__TASK DATA__:
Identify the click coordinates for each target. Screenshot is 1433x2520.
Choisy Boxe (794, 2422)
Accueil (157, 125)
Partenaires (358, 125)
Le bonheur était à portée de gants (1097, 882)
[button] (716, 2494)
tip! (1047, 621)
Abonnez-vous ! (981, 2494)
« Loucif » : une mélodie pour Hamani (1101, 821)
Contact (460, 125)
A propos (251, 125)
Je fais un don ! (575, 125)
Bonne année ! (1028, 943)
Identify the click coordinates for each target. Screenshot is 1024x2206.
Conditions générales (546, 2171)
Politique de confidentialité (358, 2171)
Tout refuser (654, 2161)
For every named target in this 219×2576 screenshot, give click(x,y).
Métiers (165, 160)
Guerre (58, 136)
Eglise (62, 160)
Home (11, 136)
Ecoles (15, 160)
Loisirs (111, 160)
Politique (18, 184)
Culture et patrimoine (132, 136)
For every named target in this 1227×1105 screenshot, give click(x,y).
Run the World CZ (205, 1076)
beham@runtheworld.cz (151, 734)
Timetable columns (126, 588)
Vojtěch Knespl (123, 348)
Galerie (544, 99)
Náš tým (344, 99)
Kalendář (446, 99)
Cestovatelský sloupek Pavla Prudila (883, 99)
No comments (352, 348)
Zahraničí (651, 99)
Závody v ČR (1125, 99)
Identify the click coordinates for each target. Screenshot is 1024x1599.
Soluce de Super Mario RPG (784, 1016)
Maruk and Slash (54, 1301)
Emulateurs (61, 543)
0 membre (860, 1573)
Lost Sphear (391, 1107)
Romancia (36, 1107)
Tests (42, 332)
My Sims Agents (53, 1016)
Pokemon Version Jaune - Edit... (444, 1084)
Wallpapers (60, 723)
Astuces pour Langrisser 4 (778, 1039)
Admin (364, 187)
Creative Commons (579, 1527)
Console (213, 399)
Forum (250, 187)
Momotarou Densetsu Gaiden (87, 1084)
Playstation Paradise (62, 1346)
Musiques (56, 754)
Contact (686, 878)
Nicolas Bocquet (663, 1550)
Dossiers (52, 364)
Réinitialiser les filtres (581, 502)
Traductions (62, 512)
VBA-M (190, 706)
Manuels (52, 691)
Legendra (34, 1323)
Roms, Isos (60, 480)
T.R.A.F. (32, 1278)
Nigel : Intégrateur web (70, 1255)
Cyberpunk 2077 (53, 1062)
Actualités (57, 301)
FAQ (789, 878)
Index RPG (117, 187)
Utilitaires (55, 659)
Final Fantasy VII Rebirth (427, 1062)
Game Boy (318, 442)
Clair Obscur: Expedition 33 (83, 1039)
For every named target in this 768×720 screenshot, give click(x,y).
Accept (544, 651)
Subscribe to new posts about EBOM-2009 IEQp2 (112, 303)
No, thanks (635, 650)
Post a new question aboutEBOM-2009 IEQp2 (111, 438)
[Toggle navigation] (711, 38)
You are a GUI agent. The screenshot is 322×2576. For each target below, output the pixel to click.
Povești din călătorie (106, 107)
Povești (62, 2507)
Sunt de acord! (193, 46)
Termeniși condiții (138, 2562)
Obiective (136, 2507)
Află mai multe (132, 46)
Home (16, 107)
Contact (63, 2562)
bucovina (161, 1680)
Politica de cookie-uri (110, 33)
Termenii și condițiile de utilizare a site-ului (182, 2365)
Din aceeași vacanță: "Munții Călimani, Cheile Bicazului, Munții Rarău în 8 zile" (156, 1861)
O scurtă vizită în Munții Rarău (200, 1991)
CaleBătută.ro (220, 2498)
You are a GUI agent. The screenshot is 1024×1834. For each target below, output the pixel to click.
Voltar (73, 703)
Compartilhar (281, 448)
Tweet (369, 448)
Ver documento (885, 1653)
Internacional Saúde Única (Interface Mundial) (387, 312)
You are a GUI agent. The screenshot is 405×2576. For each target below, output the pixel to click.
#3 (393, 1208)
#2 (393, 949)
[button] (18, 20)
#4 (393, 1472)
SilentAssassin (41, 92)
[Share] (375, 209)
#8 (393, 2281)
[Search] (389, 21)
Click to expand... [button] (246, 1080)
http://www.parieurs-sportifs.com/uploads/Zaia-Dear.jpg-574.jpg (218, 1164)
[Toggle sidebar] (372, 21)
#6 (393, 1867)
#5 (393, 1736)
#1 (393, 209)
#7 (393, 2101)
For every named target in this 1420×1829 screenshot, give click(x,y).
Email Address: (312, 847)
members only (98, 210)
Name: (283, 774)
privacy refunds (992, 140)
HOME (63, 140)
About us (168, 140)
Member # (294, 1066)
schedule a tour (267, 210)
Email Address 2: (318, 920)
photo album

__WHAT THIS TASK INVOLVES__: Take from the material above the lines running from the one with "Dossiers (52, 364)" through the one with "You are a GUI agent. The screenshot is 322×2576.", and repeat them exactly, with nothing else.

__SOLUTION TO THE EXERCISE__:
Dossiers (52, 364)
Réinitialiser les filtres (581, 502)
Traductions (62, 512)
VBA-M (190, 706)
Manuels (52, 691)
Legendra (34, 1323)
Roms, Isos (60, 480)
T.R.A.F. (32, 1278)
Nigel : Intégrateur web (70, 1255)
Cyberpunk 2077 (53, 1062)
Actualités (57, 301)
FAQ (789, 878)
Index RPG (117, 187)
Utilitaires (55, 659)
Final Fantasy VII Rebirth (427, 1062)
Game Boy (318, 442)
Clair Obscur: Expedition 33 (83, 1039)
For every named target in this 768×720 screenshot, give click(x,y).
Accept (544, 651)
Subscribe to new posts about EBOM-2009 IEQp2 (112, 303)
No, thanks (635, 650)
Post a new question aboutEBOM-2009 IEQp2 (111, 438)
[Toggle navigation] (711, 38)
You are a GUI agent. The screenshot is 322×2576. For each target below, output the pixel to click.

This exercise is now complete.